My Morning Routine (Plotting Covid-19)

Strange times, and we all have different ways of coping with the strangeness. For several weeks now, I’ve been taking a closer look at the Texas infection data. Since the beginning, I’ve been putting up the John Hopkins dashboard on my secondary display, updated hourly automatically during my awake hours to keep myself from refreshing the screen too often.

I use this cron line on my Mac (all one line):

0 8-20 * * * open https://www.arcgis.com/apps/opsdashboard/index.html#/bda7594740fd40299423467b48e9ecf6

For those that don’t know the command line and cron this means “at the top of the hour between 8am and 8pm open this url with the default browser”

But just clicking around on the interactive dashboard didn’t give me the information I wanted, so I dug deeper. On the dashboard, it had a link to the downloadable database that drove their chart.

There are various data files, basically CSV files that any spreadsheet can read, there for the taking.

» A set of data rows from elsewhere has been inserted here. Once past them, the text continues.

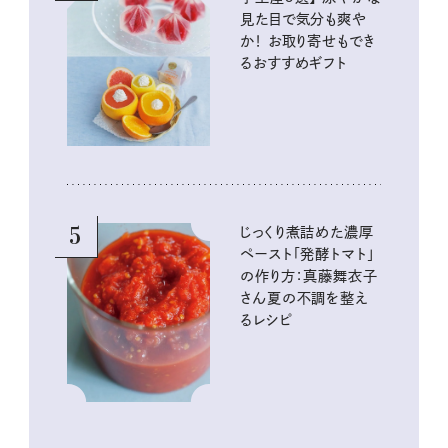
見た目で気分も爽や
か！ お取り寄せもでき
るおすすめギフト
5
じっくり煮詰めた濃厚
ペースト「発酵トマト」
の作り方：真藤舞衣子
さん夏の不調を整え
るレシピ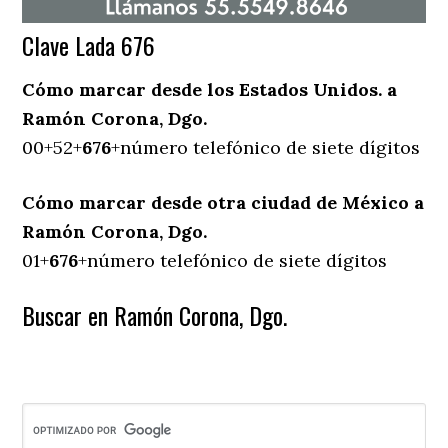
Clave Lada 676
Cómo marcar desde los Estados Unidos. a
Ramón Corona, Dgo.
00+52+
676
+número telefónico de siete dígitos
Cómo marcar desde otra ciudad de México a
Ramón Corona, Dgo.
01+
676
+número telefónico de siete dígitos
Buscar en Ramón Corona, Dgo.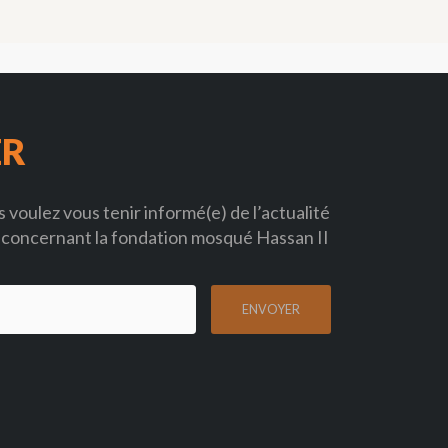
ER
 voulez vous tenir informé(e) de l’actualité
concernant la fondation mosqué Hassan II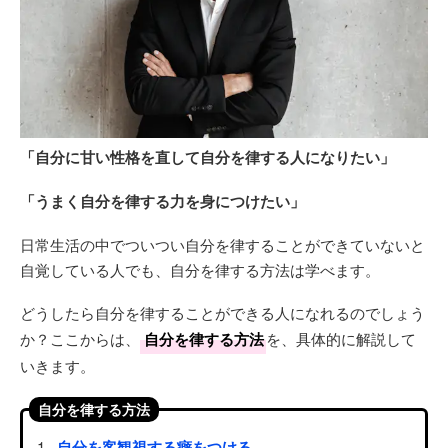
「自分に甘い性格を直して自分を律する人になりたい」
「うまく自分を律する力を身につけたい」
日常生活の中でついつい自分を律することができていないと
自覚している人でも、自分を律する方法は学べます。
どうしたら自分を律することができる人になれるのでしょう
か？ここからは、
自分を律する方法
を、具体的に解説して
いきます。
自分を律する方法
自分を客観視する癖をつける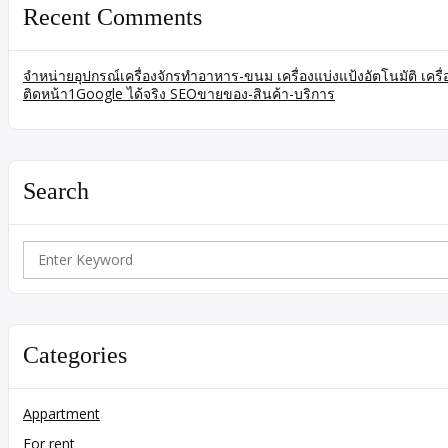
Recent Comments
จำหน่ายอุปกรณ์เครื่องจักรทำอาหาร-ขนม เครื่องแบ่งแป้งอัตโนมัติ เคร
ติดหน้า1Google ได้จริง SEOขายของ-สินค้า-บริการ
Search
Search
for:
Categories
Appartment
For rent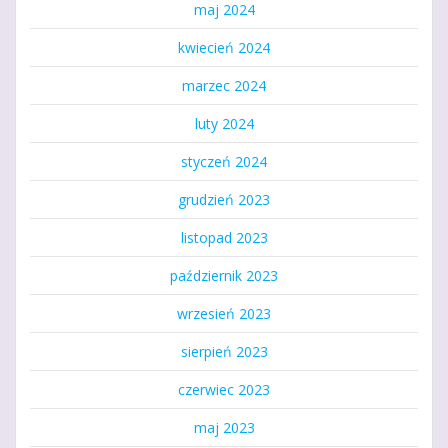
maj 2024
kwiecień 2024
marzec 2024
luty 2024
styczeń 2024
grudzień 2023
listopad 2023
październik 2023
wrzesień 2023
sierpień 2023
czerwiec 2023
maj 2023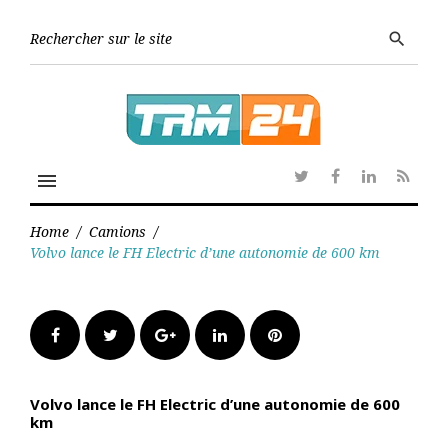
Skip
to
Searc
search
content
for:
menu
Twitter
Facebook
Linkedin
RSS
Home
/
Camions
/
Volvo lance le FH Electric d’une autonomie de 600 km
Facebook
Twitter
Google+
LinkedIn
Pinterest
Volvo lance le FH Electric d’une autonomie de 600
km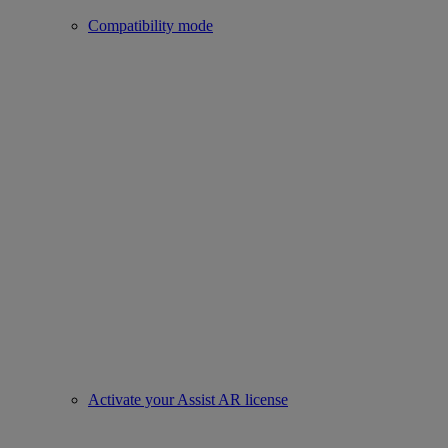
Compatibility mode
Activate your Assist AR license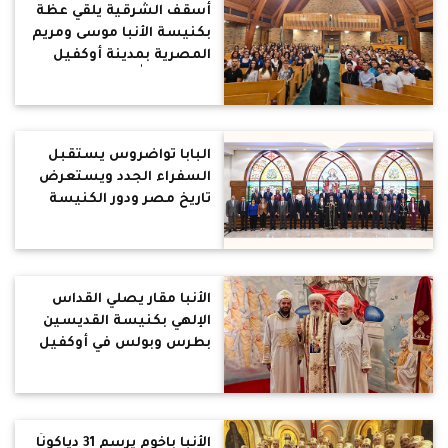
أسقف الشرقية يلقي عظة
بكنيسة الأنبا موسى ومريم
المصرية بمدينة أوكفيل
الكندية : الله يحول التجارب
والضيقات إلى بركة لمن
يثبت في الإيمان
البابا تواضروس يستقبل
السفراء الجدد ويستعرض
تاريخ مصر ودور الكنيسة
القبطية في الداخل والخارج
الأنبا مقار يصلي القداس
الإلهي بكنيسة القديسين
بطرس وبولس في أوكفيل
الأنبا باخوم يرسم 31 دياكونًا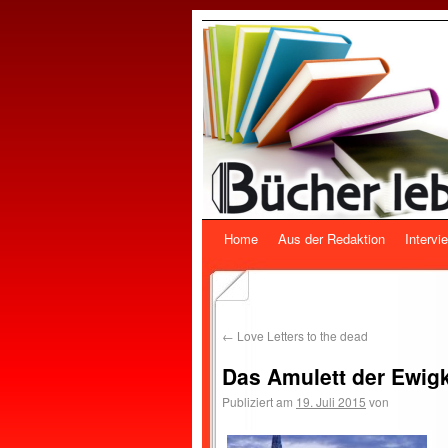
Home
Aus der Redaktion
Intervi
←
Love Letters to the dead
Das Amulett der Ewigk
Publiziert am
19. Juli 2015
von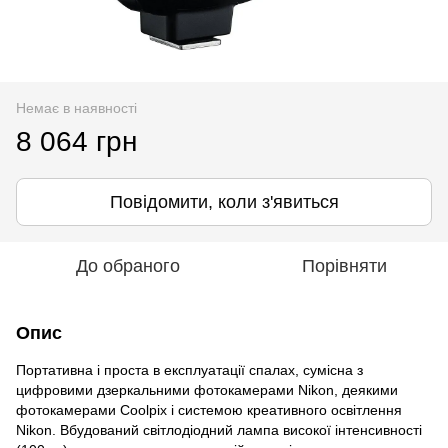
Немає в наявності
8 064 грн
Повідомити, коли з'явиться
До обраного
Порівняти
Опис
Портативна і проста в експлуатації спалах, сумісна з
цифровими дзеркальними фотокамерами Nikon, деякими
фотокамерами Coolpix і системою креативного освітлення
Nikon. Вбудований світлодіодний лампа високої інтенсивності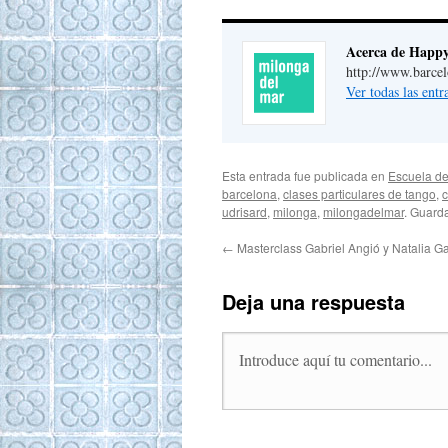
Acerca de Happ
http://www.barce
Ver todas las ent
Esta entrada fue publicada en
Escuela de
barcelona
,
clases particulares de tango
,
c
udrisard
,
milonga
,
milongadelmar
. Guard
←
Masterclass Gabriel Angió y Natalia 
Deja una respuesta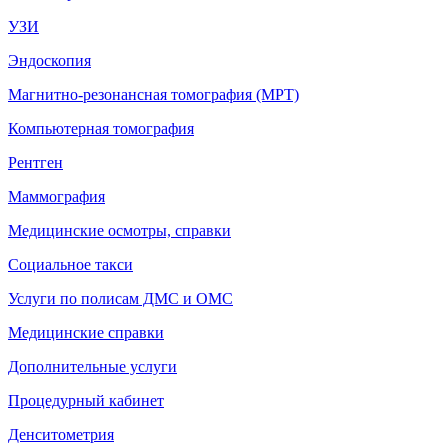
УЗИ
Эндоскопия
Магнитно-резонансная томография (МРТ)
Компьютерная томография
Рентген
Маммография
Медицинские осмотры, справки
Социальное такси
Услуги по полисам ДМС и ОМС
Медицинские справки
Дополнительные услуги
Процедурный кабинет
Денситометрия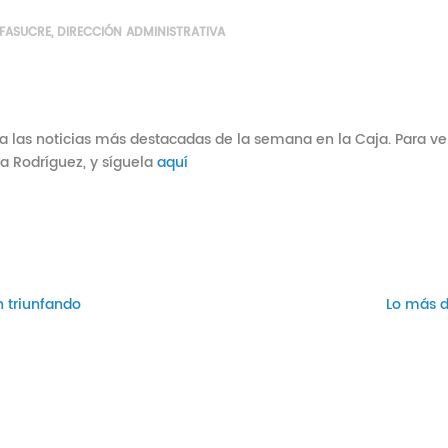
FASUCRE
,
DIRECCIÓN ADMINISTRATIVA
las noticias más destacadas de la semana en la Caja. Para ver 
a Rodríguez, y síguela
aquí
n triunfando
Lo más 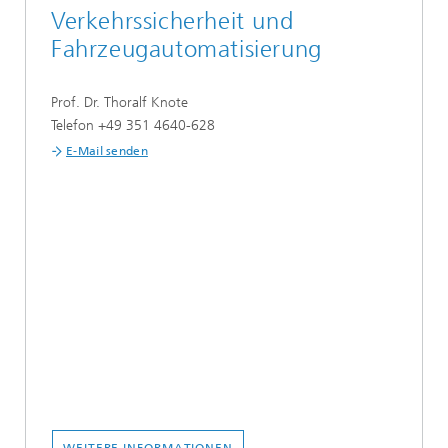
Verkehrssicherheit und
Fahrzeugautomatisierung
Prof. Dr. Thoralf Knote
Telefon +49 351 4640-628
E-Mail senden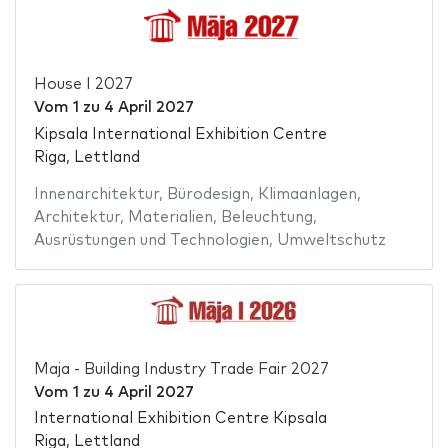
House I 2027
Vom
1
zu
4 April 2027
Kipsala International Exhibition Centre
Riga, Lettland
Innenarchitektur
,
Bürodesign
,
Klimaanlagen
,
Architektur
,
Materialien
,
Beleuchtung
,
Ausrüstungen und Technologien
,
Umweltschutz
Maja - Building Industry Trade Fair 2027
Vom
1
zu
4 April 2027
International Exhibition Centre Kipsala
Riga, Lettland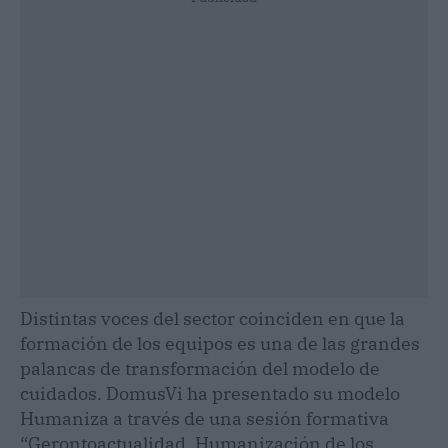
Distintas voces del sector coinciden en que la
formación de los equipos es una de las grandes
palancas de transformación del modelo de
cuidados. DomusVi ha presentado su modelo
Humaniza a través de una sesión formativa
“Gerontoactualidad. Humanización de los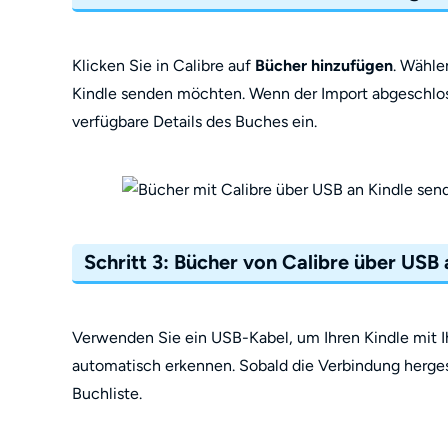
Klicken Sie in Calibre auf
Bücher hinzufügen
. Wähle
Kindle senden möchten. Wenn der Import abgeschloss
verfügbare Details des Buches ein.
Schritt 3: Bücher von Calibre über USB
Verwenden Sie ein USB-Kabel, um Ihren Kindle mit I
automatisch erkennen. Sobald die Verbindung hergest
Buchliste.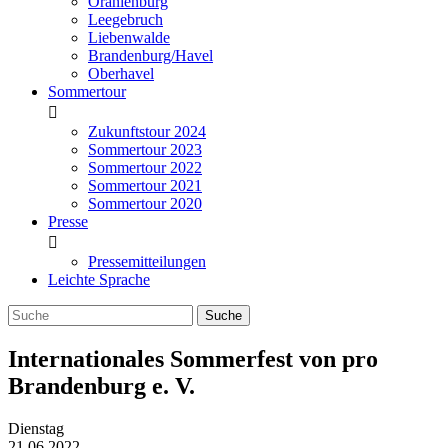
Oranienburg
Leegebruch
Liebenwalde
Brandenburg/Havel
Oberhavel
Sommertour
Zukunftstour 2024
Sommertour 2023
Sommertour 2022
Sommertour 2021
Sommertour 2020
Presse
Pressemitteilungen
Leichte Sprache
Internationales Sommerfest von pro
Brandenburg e. V.
Dienstag
21.06.2022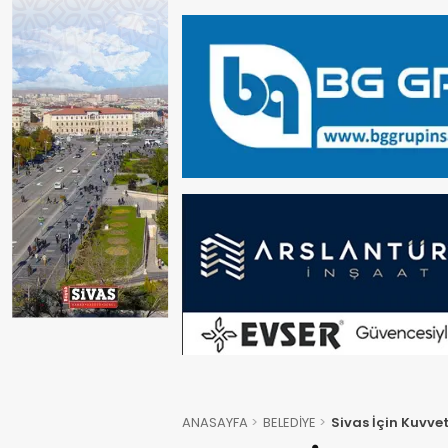
ANASAYFA
BELEDİYE
Sivas İçin Kuvvetl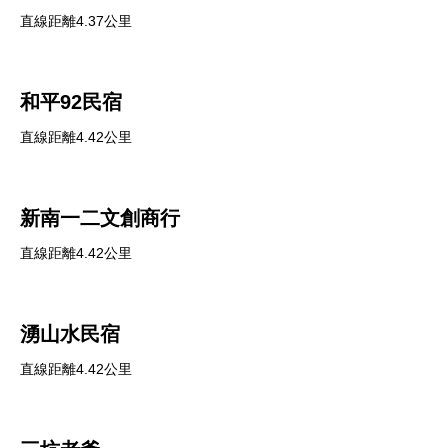
直線距離4.37公里
和平92民宿
直線距離4.42公里
新南一二文創商行
直線距離4.42公里
湧山水民宿
直線距離4.42公里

So, I wrote the following program to pull what I wanted and filter it down to Texas data only. In this blog, those if statements are all one line.

#!/bin/zsh

base=$HOME/COVID-DATA

mkdir $base 2> /dev/null

find $base -ctime +4h -delete

target=time_series_covid19_confirmed_US.csv

if [[ ! -e $base/$target ]] ; then curl -o $base/$target https://raw.githubusercontent.com/CSSEGISandData/COVID-19/master/csse_covid_19_data/csse_covid_19_time_series/$target ; else echo “exists”; fi

echo “Dates,14,,,,,,,21,,,,,,,28,,,,April,,,,,,7,,,,,,,14,,,,,,,21″>$base/Texas_confirmed.csv

grep “,Texas,US,” <$base/$target |cut -d , -f 6,66- >> $base/Texas_confirmed.csv

target=time_series_covid19_deaths_US.csv

echo “Dates,14,,,,,,,21,,,,,,,28,,,,April,,,,,,7,,,,,,,14,,,,,,,21″>$base/Texas_deaths.csv

grep “,Texas,US,” <$base/$target |cut -d , -f 6,67- >> $base/Texas_deaths.csv

And I ran this program at 9pm everyday also using cron:

0 21 * * * /Users/hmelton/bin/covid

And now I had data I could work with with my spreadsheet. Every morning, I open up the COVID-DATA folder on my desktop and up pops a spread sheet with every county in Texas from March 14 to the current day, in alphabetical order. I sort the counties by the last column, with the current infections (or deaths in the case of the Texas_deaths spreadsheet) and them make my charts for the day.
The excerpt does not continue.